■ Data to examine:

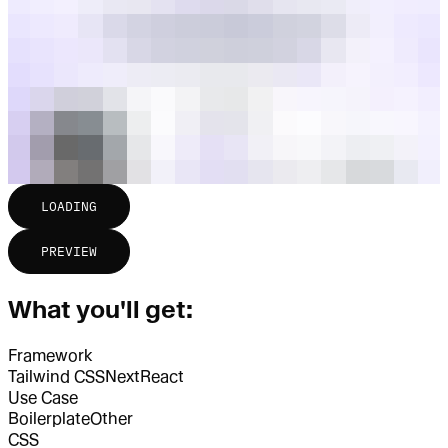
LOADING
PREVIEW
What you'll get:
Framework
Tailwind CSS
Next
React
Use Case
Boilerplate
Other
CSS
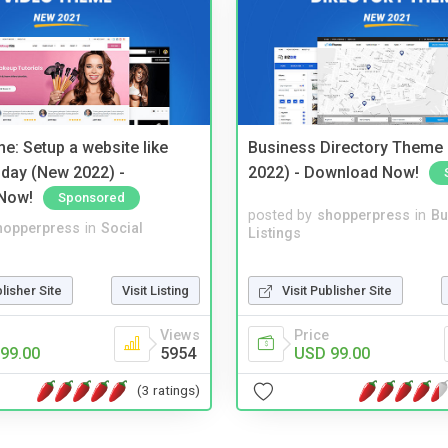
e: Setup a website like
Business Directory Theme
day (New 2022) -
2022) - Download Now!
Now!
Sponsored
posted by
shopperpress
in
Bu
hopperpress
in
Social
Listings
Visit Publisher Site
blisher Site
Visit Listing
Price
Views
USD 99.00
99.00
5954
(3 ratings)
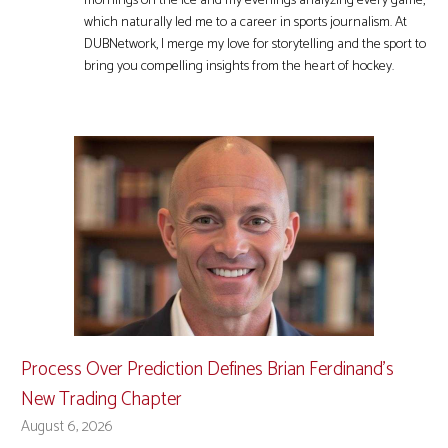
mornings on the ice and my evenings analyzing every game,
which naturally led me to a career in sports journalism. At
DUBNetwork, I merge my love for storytelling and the sport to
bring you compelling insights from the heart of hockey.
Process Over Prediction Defines Brian Ferdinand’s
New Trading Chapter
August 6, 2026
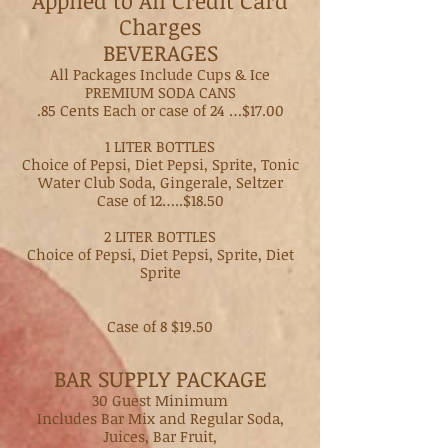
Applied to All Credit Card
Charges
BEVERAGES​
All Packages Include Cups & Ice
PREMIUM SODA CANS
.85 Cents Each or case of 24 …$17.00
1 LITER BOTTLES
Choice of Pepsi, Diet Pepsi, Sprite, Tonic
Water Club Soda, Gingerale, Seltzer
Case of 12…..$18.50
2 LITER BOTTLES
Choice of Pepsi, Diet Pepsi, Sprite, Diet
Sprite
Case of 8 $19.50
BAR SUPPLY PACKAGE
30 Guest Minimum
Includes Bar Mix and Regular Soda,
Juices, Bar Fruit,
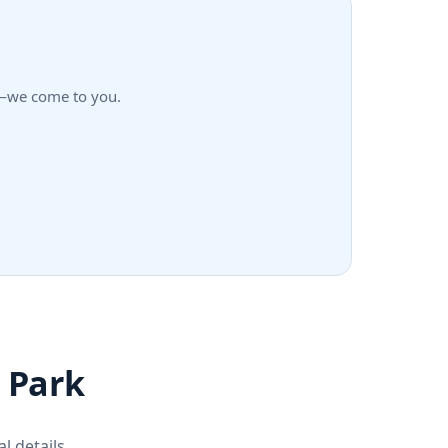
rk—we come to you.
r Park
l details.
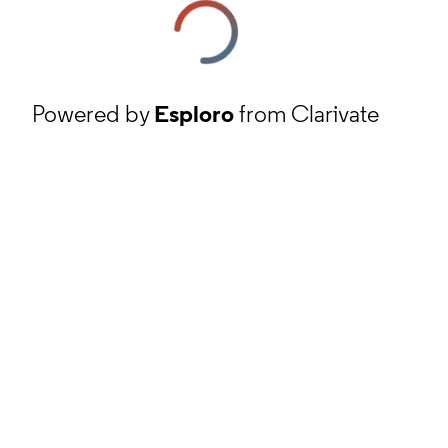
Powered by
Esploro
from Clarivate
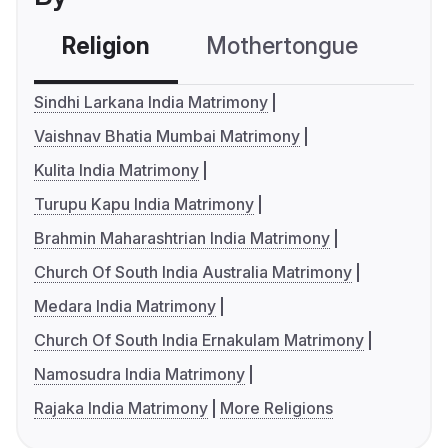
Religion
Mothertongue
Co
Sindhi Larkana India Matrimony
Vaishnav Bhatia Mumbai Matrimony
Kulita India Matrimony
Turupu Kapu India Matrimony
Brahmin Maharashtrian India Matrimony
Church Of South India Australia Matrimony
Medara India Matrimony
Church Of South India Ernakulam Matrimony
Namosudra India Matrimony
Rajaka India Matrimony
More Religions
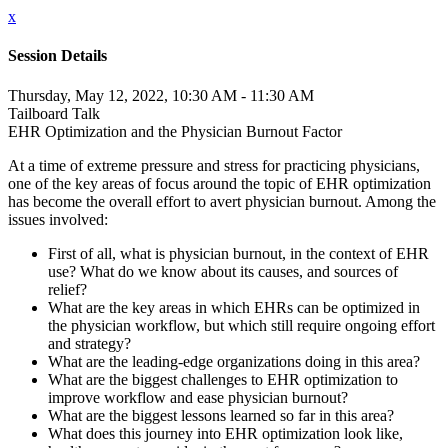
x
Session Details
Thursday, May 12, 2022, 10:30 AM - 11:30 AM
Tailboard Talk
EHR Optimization and the Physician Burnout Factor
At a time of extreme pressure and stress for practicing physicians,
one of the key areas of focus around the topic of EHR optimization
has become the overall effort to avert physician burnout. Among the
issues involved:
First of all, what is physician burnout, in the context of EHR
use? What do we know about its causes, and sources of
relief?
What are the key areas in which EHRs can be optimized in
the physician workflow, but which still require ongoing effort
and strategy?
What are the leading-edge organizations doing in this area?
What are the biggest challenges to EHR optimization to
improve workflow and ease physician burnout?
What are the biggest lessons learned so far in this area?
What does this journey into EHR optimization look like,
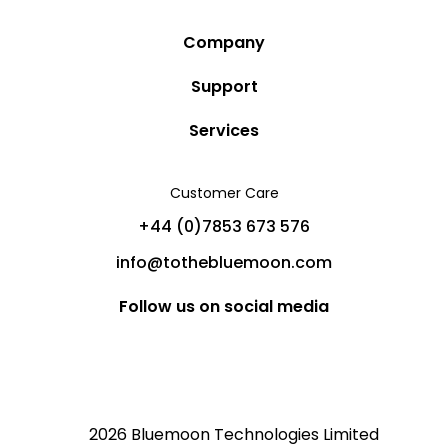
Company
Story
Support
Community
Privacy Policy
Services
Destinations
Terms and Conditions
Luxury Villa Rentals
Blog
Customer Care
Cancellation Policy
Charter Yachts
Partners
+44 (0)7853 673 576
Private Jet Charters
Help
info@tothebluemoon.com
Sitemap
Follow us on social media
2026 Bluemoon Technologies Limited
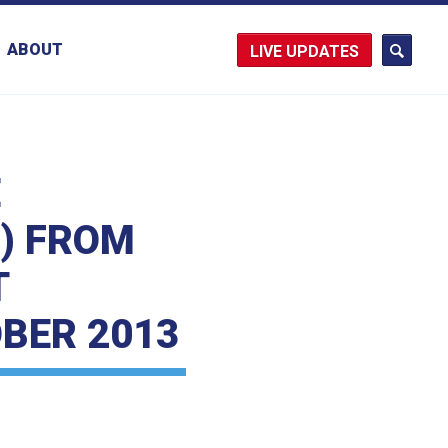
ABOUT
UPDATES
E
E) FROM
T
BER 2013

■ Problem: The required answer is each line of the data in which the word "Policy" appears.

■ Solution for this exercise:
Privacy Policy
Cancellation Policy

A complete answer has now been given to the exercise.